Oui Xavier Dolan en fait souvent trop. Il aime l’emphase, parler fort et déplacer les montagnes.
Sa première réalisation américaine, made in Hollywood, est enfin sur nos écrans. 3 ans au moins qu’on l’attend. On a tout lu de ses déboires : ce scénario qu’il a en partie dû réécrire, ou du moins adapter au moment d la post prod, son amie actrice coupée au montage…
Je vois d’ici le combat qu’il a du mener avec les studios, lui dont l’ego, les certitudes et le besoin de tout maîtriser est intrinsèquement lié à sa personnalité, à sa façon de fonctionner.
Son film est donc là. Assassiné par la presse US et avec une sortie limitée. Celui qui n’est plus vraiment un jeune premier (10 ans de carrière et encore plus devant la caméra puisqu’il était enfant acteur) irriterait-il ?
Disons le tout de go, j’aime ce film. Au bémol près que je l’aime tout de même moins que les précédents.
Il me semble moins fin, moins subtile, moins fougueux alors qu’il est sans doute le plus personnel en ce sens où il relate une part de sa propre enfance et rend un hommage (trop appuyé) à certains de ses films fétiches.
Ce qu’il est impossible de reprocher à Dolan, si tant est qu’on veuille lui reprocher quoi que ce soit, c’est la passion du cinéma qui est la sienne, et celle qu’il met à l’ouvrage. Ici pourtant, j’ai été moins émaillée par la grandiloquence qui inonde son film. Il m’a donné le sentiment de soliloquer quelque peu. De chercher à se faire plaisir, d’abord.
Les références – à Titanic et à Maman j’ai raté l’avion (deux films qu’il cite interview après interview) sont lourdingues, que dire de celle à la série Roswell.
Reste sa profondeur d’âme mêlée à ses qualités de directeur d’acteurs, qui sait nous dire les affres de la solitude ou encore celles de ne pouvoir se montrer tel que l’on est au grand jour : Hollywood, un eldorado, vraiment ? Sans doute pour le fameux homme blanc hétéro ! Moins évident pour le jeune homme gay. Il parvient toujours, et encore cette fois, à capitonner sa pellicule d’une infinie émotion quoique légèrement oxydée par ce manque de naturel.
Reste la divine Susan Sarandon (72 ans, elle en fait 15 de moins – Louise à jamais !) qui m’a arraché des larmes. Elle offre une nouvelle version de la mère, grand focus de Dolan et sublime son rôle pourtant ingrat de mère incapable de comprendre son fils, alcoolique et fatiguée. En un quart de seconde elle parvient à bousculer les codes et à faire frémir la pellicule. Elle apporte un supplément d’âme à un film sans doute trop quadrillé.
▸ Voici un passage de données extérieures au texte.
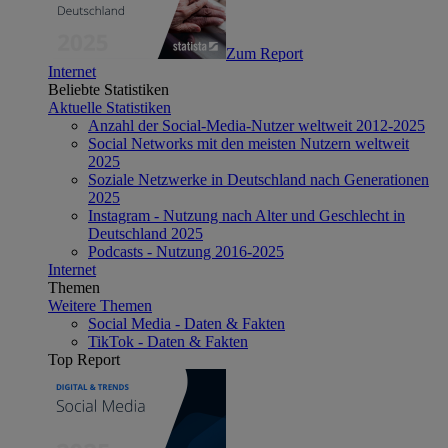
Zum Report
Internet
Beliebte Statistiken
Aktuelle Statistiken
Anzahl der Social-Media-Nutzer weltweit 2012-2025
Social Networks mit den meisten Nutzern weltweit
2025
Soziale Netzwerke in Deutschland nach Generationen
2025
Instagram - Nutzung nach Alter und Geschlecht in
Deutschland 2025
Podcasts - Nutzung 2016-2025
Internet
Themen
Weitere Themen
Social Media - Daten & Fakten
TikTok - Daten & Fakten
Top Report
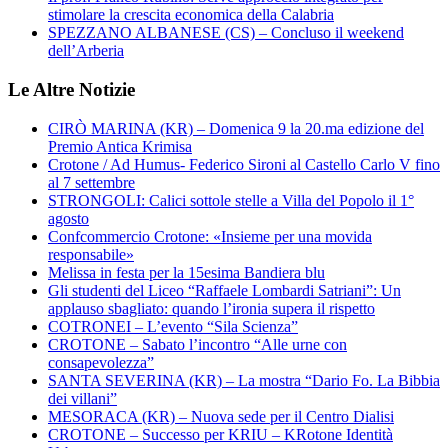
stimolare la crescita economica della Calabria
SPEZZANO ALBANESE (CS) – Concluso il weekend
dell’Arberia
Le Altre Notizie
CIRÒ MARINA (KR) – Domenica 9 la 20.ma edizione del
Premio Antica Krimisa
Crotone / Ad Humus- Federico Sironi al Castello Carlo V fino
al 7 settembre
STRONGOLI: Calici sottole stelle a Villa del Popolo il 1°
agosto
Confcommercio Crotone: «Insieme per una movida
responsabile»
Melissa in festa per la 15esima Bandiera blu
Gli studenti del Liceo “Raffaele Lombardi Satriani”: Un
applauso sbagliato: quando l’ironia supera il rispetto
COTRONEI – L’evento “Sila Scienza”
CROTONE – Sabato l’incontro “Alle urne con
consapevolezza”
SANTA SEVERINA (KR) – La mostra “Dario Fo. La Bibbia
dei villani”
MESORACA (KR) – Nuova sede per il Centro Dialisi
CROTONE – Successo per KRIU – KRotone Identità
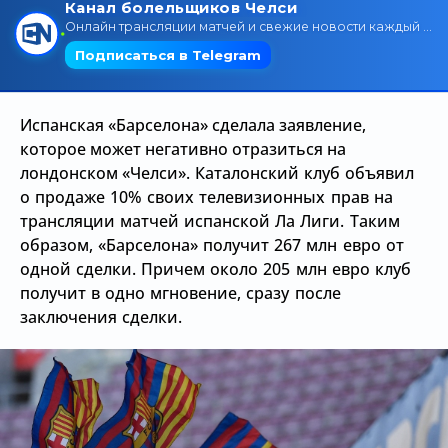
Трансляции
О сайте
Испанская «Барселона» сделала заявление,
Контакты
которое может негативно отразиться на
лондонском
«Челси». Каталонский клуб объявил
о продаже 10% своих телевизионных прав на
трансляции матчей испанской Ла Лиги. Таким
образом,
«Барселона» получит 267 млн евро от
одной сделки. Причем около 205 млн евро клуб
получит в одно мгновение, сразу после
заключения сделки.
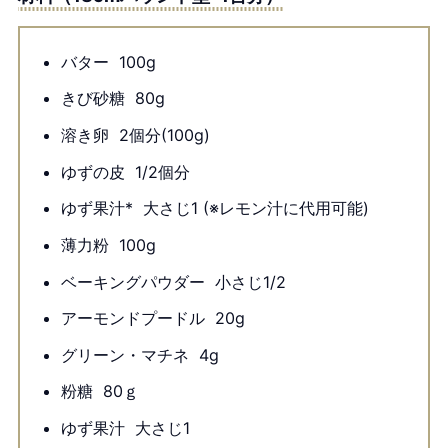
バター
100g
きび砂糖
80g
溶き卵
2個分(100g)
ゆずの皮
1/2個分
ゆず果汁*
大さじ1 (※レモン汁に代用可能)
薄力粉
100g
ベーキングパウダー
小さじ1/2
アーモンドプードル
20g
グリーン・マチネ
4g
粉糖
80ｇ
ゆず果汁
大さじ1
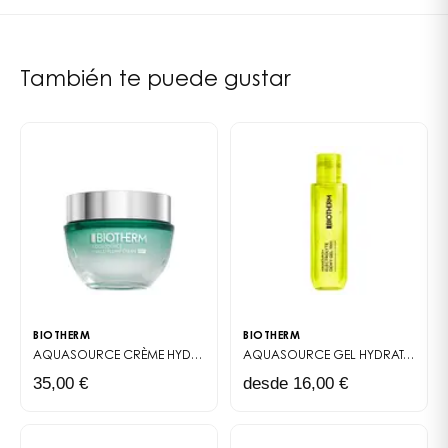
parfum (+/- CI 19140, CI 17200)
Este limpiador 2 en 1 elimina el maquillaje y la
contaminación mientras retira las impurezas y afina
los poros. La piel queda satinada, reparada,
También te puede gustar
refrescada y aireada.
Limpia tu piel con suavidad
gracias al Aceite
Desmaquillante Total Renew Oil
de Biotherm
Desde 1952, Biotherm no ha dejado de ampliar su
catálogo de productos para cuidar tu piel y
BIOTHERM
BIOTHERM
preservar su juventud de la forma más duradera
AQUASOURCE
CRÈME HYDRATANTE ET PROTECTRICE SPF30
AQUASOURCE
GEL HYDRATANT LÉGER ENRICHI EN ÉLECTROLYTES
posible. Así, la firma propone hoy casi tantas fórmulas
35,00 €
desde 16,00 €
como tipos de superficies cutáneas existen. Sin
embargo, todos los profesionales coinciden en que la
limpieza de la piel es el primer gesto esencial para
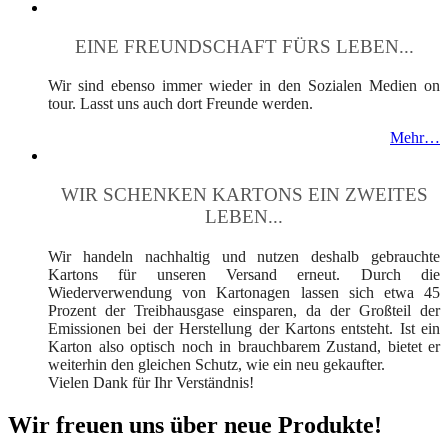
EINE FREUNDSCHAFT FÜRS LEBEN...
Wir sind ebenso immer wieder in den Sozialen Medien on
tour. Lasst uns auch dort Freunde werden.
Mehr…
WIR SCHENKEN KARTONS EIN ZWEITES
LEBEN...
Wir handeln nachhaltig und nutzen deshalb gebrauchte
Kartons für unseren Versand erneut. Durch die
Wiederverwendung von Kartonagen lassen sich etwa 45
Prozent der Treibhausgase einsparen, da der Großteil der
Emissionen bei der Herstellung der Kartons entsteht. Ist ein
Karton also optisch noch in brauchbarem Zustand, bietet er
weiterhin den gleichen Schutz, wie ein neu gekaufter.
Vielen Dank für Ihr Verständnis!
Wir freuen uns über neue Produkte!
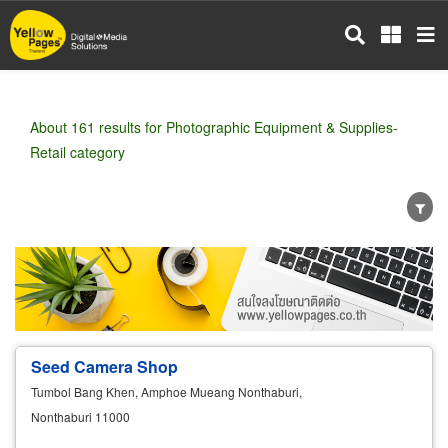
Skip
to
main
content
About 161 results for Photographic Equipment & Supplies-
Retail category
Wholesale
Retail
Manufacturer
Dealer
Exporter/Importer
Service Business
Seed Camera Shop
Tumbol Bang Khen, Amphoe Mueang Nonthaburi,
Nonthaburi 11000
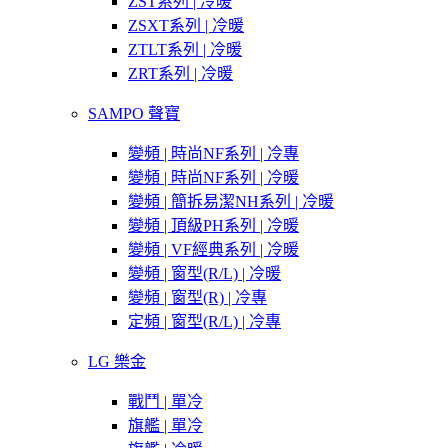
ZST系列 | 冷暖
ZSXT系列 | 冷暖
ZTLT系列 | 冷暖
ZRT系列 | 冷暖
SAMPO 聲寶
變頻 | 時尚NF系列 | 冷專
變頻 | 時尚NF系列 | 冷暖
變頻 | 簡拆易潔NH系列 | 冷暖
變頻 | 頂級PH系列 | 冷暖
變頻 | VF經典系列 | 冷暖
變頻 | 窗型(R/L) | 冷暖
變頻 | 窗型(R) | 冷專
定頻 | 窗型(R/L) | 冷專
LG 樂金
戰鬥 | 單冷
旗艦 | 單冷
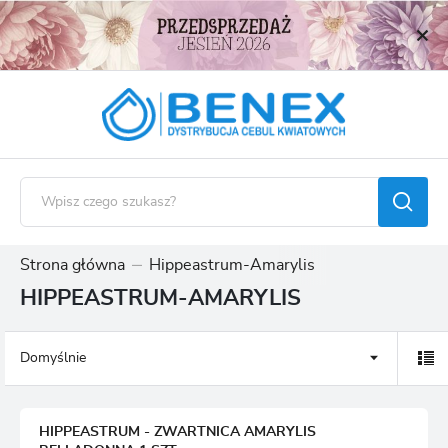
USTAWIENIA REGIONALNE
Lokalizacja
Polska
Język
polski
Waluta
Polski złoty (PLN)
Strona główna
Hippeastrum-Amarylis
HIPPEASTRUM-AMARYLIS
ZAPISZ
Domyślnie
HIPPEASTRUM - ZWARTNICA AMARYLIS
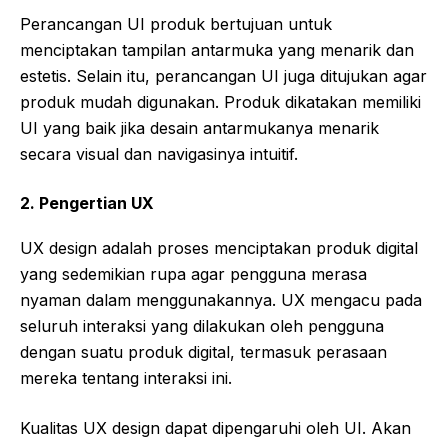
Perancangan UI produk bertujuan untuk
menciptakan tampilan antarmuka yang menarik dan
estetis. Selain itu, perancangan UI juga ditujukan agar
produk mudah digunakan. Produk dikatakan memiliki
UI yang baik jika desain antarmukanya menarik
secara visual dan navigasinya intuitif.
2.
Pengertian UX
UX design adalah proses menciptakan produk digital
yang sedemikian rupa agar pengguna merasa
nyaman dalam menggunakannya. UX mengacu pada
seluruh interaksi yang dilakukan oleh pengguna
dengan suatu produk digital, termasuk perasaan
mereka tentang interaksi ini.
Kualitas UX design dapat dipengaruhi oleh UI. Akan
Et le tout jeune Jacob Tremblay, surprenant de naturel et de maîtrise qui joue à la fois sur le tableau de l’hystérie et de l’émotion avec, toujours, un brio bluffant.
10 ans. Sans doute le moment du premier bilan du Xavier Dolan cinéaste. Je lui souhaite de continuer et de parvenir à se réinventer. Il a toutes les cartes en main. Il sait définitivement manier une caméra, dire une histoire et magnifier ses acteurs. En soi, une maestria.